Some of us even go overboard in thinking that these
spiritual principles may eventually have a role in saving
society and the world, though Bill W. warned against
It is satisfying to believe that AA's
work with alcoholics is making some improvements in
society, however. Every recovery, though it may go unnoticed,
improves the world in some way. We say that AA saved
our lives, but it may also be saving the lives of people
who never touched a drop. Every AA recovery, for example,
is one less person who may be driving drunk or causing
havoc in other ways.
How effective is AA in helping the majority
of alcoholics? We have no magic wand to influence those
who are not ready to change their lives. But I am convinced
that the recovery rate is very high among people who
have a burning desire for a sober way of life and are
willing to go to any lengths to accept and practice
AA's ideas.

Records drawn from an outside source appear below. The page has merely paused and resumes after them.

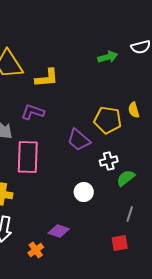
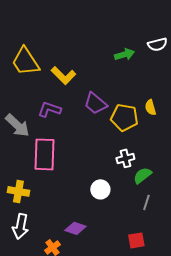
yellow L-shape: (47, 78) -> (63, 75), turned 50
purple trapezoid: (79, 140) -> (95, 103), moved
gray line: (130, 214) -> (146, 202), moved

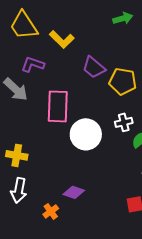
purple L-shape: (49, 109) -> (33, 64), moved
pink rectangle: (44, 154) -> (58, 106), moved
white circle: (100, 189) -> (86, 134), moved, size x1.6

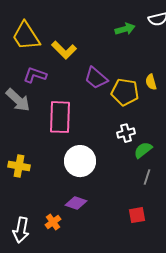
white circle: (86, 134) -> (80, 161), moved
white arrow: (19, 190) -> (21, 230), moved

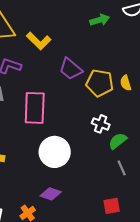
yellow semicircle: (151, 82) -> (126, 83), moved
white cross: (126, 133) -> (101, 124), turned 36
gray line: (147, 177) -> (122, 168), turned -42

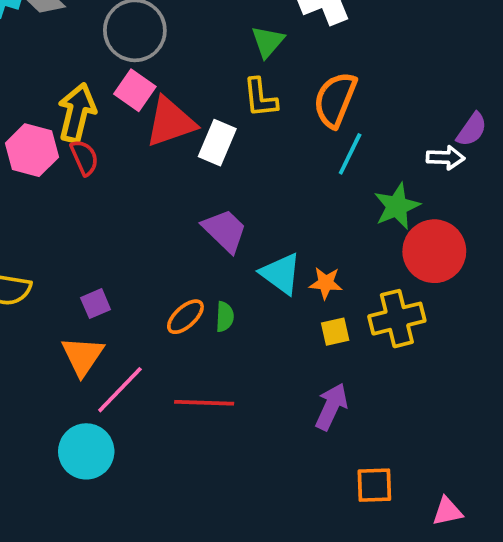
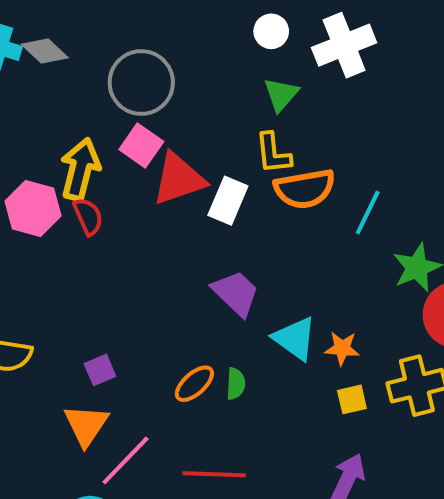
orange semicircle: (335, 100) -> (305, 189), moved, turned -122

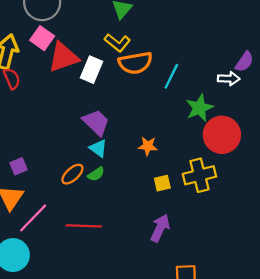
yellow L-shape: (273, 153) -> (117, 43), turned -45
cyan triangle: (295, 338) -> (98, 148), moved, size x0.7
orange star: (342, 348) -> (148, 146), moved
green semicircle: (236, 384) -> (96, 174), turned 54

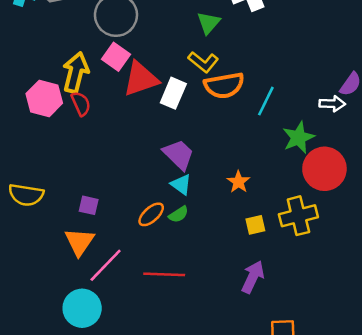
orange star: (148, 146) -> (238, 182), turned 30
purple square: (19, 166) -> (89, 205), turned 36

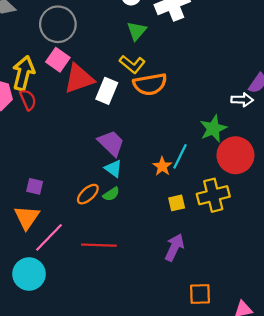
cyan line: (266, 101) -> (180, 156), moved

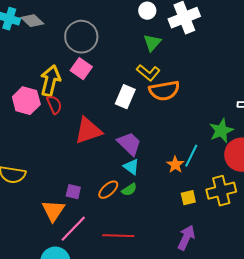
red triangle: (79, 79) -> (88, 131), moved
purple square: (35, 186) -> (73, 192), moved

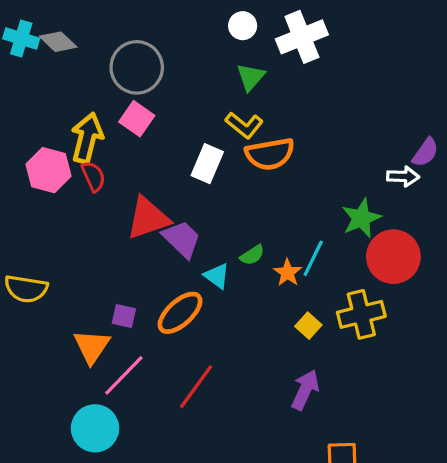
purple trapezoid: (129, 144) -> (182, 239), moved
orange ellipse: (108, 190) -> (180, 313), size x1.4
green semicircle: (129, 190) -> (252, 255), moved
yellow square: (188, 198) -> (308, 326), turned -35
red line: (118, 236) -> (196, 387), turned -56

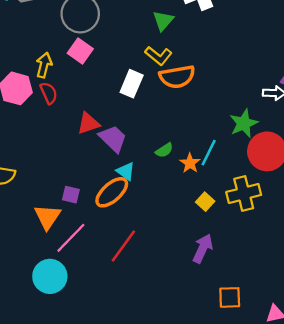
yellow arrow: (87, 138) -> (44, 65), size x0.7
red triangle: (148, 218) -> (88, 123), size x0.7
cyan triangle: (217, 276) -> (126, 171), moved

The AA pioneers had this same belief, which
is repeated at many of our meetings: "Rarely have
we seen a person fail who has thoroughly followed our
path. Those who do not recover are people who cannot
or will not completely give themselves to this simple
program, usually men and women who are constitutionally
incapable of being honest with themselves. . . . There
are those, too, who suffer from grave emotional and
mental disorders, but many of them do recover if they
have the capacity to be honest."
That's what I was on April 15, 1950--a
person suffering from grave emotional and mental disorders
that had exploded into alcoholism within a few short
years. After a seven-week stay in a Nebraska state mental
hospital, I went out to face a world that still seemed
harsh and chilly. By staying close to AA's caring community
and distancing myself from even one drink, I've been
able to live in a different sort of world, and one that
has become noticeably warmer. After fifty years, AA
still works for me, and even the mental and emotional
disorders no longer seem so grave. And there are at
least two million recovering alcoholics world wide who
can say the same about their own lives.